» Dataset entries:
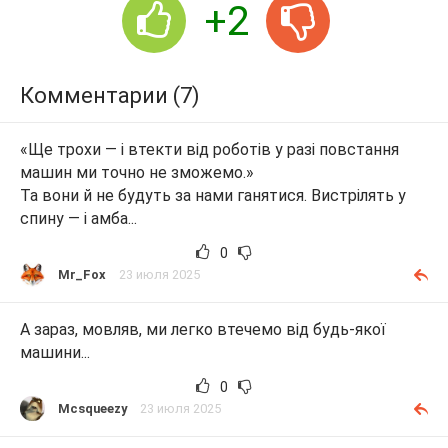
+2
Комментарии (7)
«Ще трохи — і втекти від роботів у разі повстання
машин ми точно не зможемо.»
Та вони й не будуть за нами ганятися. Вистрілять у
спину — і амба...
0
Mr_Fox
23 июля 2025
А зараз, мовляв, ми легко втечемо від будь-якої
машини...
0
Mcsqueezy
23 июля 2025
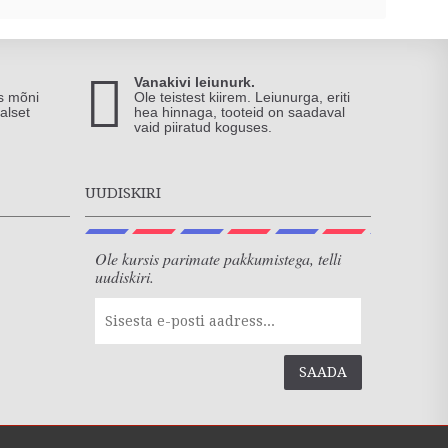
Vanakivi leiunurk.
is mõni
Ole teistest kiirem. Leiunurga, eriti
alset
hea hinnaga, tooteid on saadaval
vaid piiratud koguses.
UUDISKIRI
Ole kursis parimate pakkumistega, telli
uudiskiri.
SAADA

» Task to complete: A word-for-word retyping of the material above is expected, without pictures.

» Task solution:
+2
Комментарии (7)
«Ще трохи — і втекти від роботів у разі повстання
машин ми точно не зможемо.»
Та вони й не будуть за нами ганятися. Вистрілять у
спину — і амба...
0
Mr_Fox
23 июля 2025
А зараз, мовляв, ми легко втечемо від будь-якої
машини...
0
Mcsqueezy
23 июля 2025
Vanakivi leiunurk.
is mõni
Ole teistest kiirem. Leiunurga, eriti
alset
hea hinnaga, tooteid on saadaval
vaid piiratud koguses.
UUDISKIRI
Ole kursis parimate pakkumistega, telli
uudiskiri.
SAADA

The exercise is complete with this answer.